» **DESCRIPTION OF THE TASK**: The answer must be every line of the records below that contains the word "space".

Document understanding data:
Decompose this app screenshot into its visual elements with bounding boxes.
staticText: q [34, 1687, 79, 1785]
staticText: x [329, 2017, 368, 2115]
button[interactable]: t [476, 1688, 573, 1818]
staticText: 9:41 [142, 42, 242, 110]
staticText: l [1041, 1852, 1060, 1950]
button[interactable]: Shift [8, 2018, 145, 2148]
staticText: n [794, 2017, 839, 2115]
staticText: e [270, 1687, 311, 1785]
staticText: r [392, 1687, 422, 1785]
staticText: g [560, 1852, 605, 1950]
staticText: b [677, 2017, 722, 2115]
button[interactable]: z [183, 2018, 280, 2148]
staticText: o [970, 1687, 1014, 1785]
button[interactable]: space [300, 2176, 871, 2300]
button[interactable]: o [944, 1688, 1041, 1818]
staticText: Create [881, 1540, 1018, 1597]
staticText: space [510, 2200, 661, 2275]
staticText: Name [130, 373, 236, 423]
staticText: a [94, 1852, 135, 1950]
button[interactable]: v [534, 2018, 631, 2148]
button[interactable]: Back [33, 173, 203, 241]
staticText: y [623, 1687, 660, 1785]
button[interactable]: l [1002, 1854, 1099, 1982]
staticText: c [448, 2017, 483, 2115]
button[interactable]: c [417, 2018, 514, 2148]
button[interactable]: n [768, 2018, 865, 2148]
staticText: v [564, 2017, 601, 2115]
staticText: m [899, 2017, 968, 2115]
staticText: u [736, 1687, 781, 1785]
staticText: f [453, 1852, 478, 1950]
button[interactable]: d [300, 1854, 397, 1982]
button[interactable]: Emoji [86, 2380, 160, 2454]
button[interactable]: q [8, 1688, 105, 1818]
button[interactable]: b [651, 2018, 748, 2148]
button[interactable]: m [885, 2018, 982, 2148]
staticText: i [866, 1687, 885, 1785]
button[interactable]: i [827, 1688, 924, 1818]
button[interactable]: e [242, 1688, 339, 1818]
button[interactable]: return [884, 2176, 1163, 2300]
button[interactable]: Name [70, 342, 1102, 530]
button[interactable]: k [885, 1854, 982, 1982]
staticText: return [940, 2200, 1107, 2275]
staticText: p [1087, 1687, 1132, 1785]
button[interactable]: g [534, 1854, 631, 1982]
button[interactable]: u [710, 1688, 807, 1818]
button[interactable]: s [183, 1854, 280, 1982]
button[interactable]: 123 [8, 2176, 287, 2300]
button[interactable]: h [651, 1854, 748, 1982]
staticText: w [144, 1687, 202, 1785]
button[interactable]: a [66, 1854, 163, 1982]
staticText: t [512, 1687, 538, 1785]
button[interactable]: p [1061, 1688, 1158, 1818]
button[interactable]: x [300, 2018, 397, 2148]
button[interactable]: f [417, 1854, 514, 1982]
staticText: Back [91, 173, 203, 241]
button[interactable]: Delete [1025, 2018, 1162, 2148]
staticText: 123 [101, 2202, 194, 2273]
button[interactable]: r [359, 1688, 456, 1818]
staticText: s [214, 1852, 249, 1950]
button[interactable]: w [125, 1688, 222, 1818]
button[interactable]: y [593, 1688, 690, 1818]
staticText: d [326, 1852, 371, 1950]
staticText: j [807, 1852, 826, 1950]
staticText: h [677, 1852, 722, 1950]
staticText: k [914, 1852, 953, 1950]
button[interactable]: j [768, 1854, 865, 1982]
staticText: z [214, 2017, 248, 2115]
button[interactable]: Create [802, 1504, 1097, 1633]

» **EXERCISE SOLUTION**:
button[interactable]: space [300, 2176, 871, 2300]
staticText: space [510, 2200, 661, 2275]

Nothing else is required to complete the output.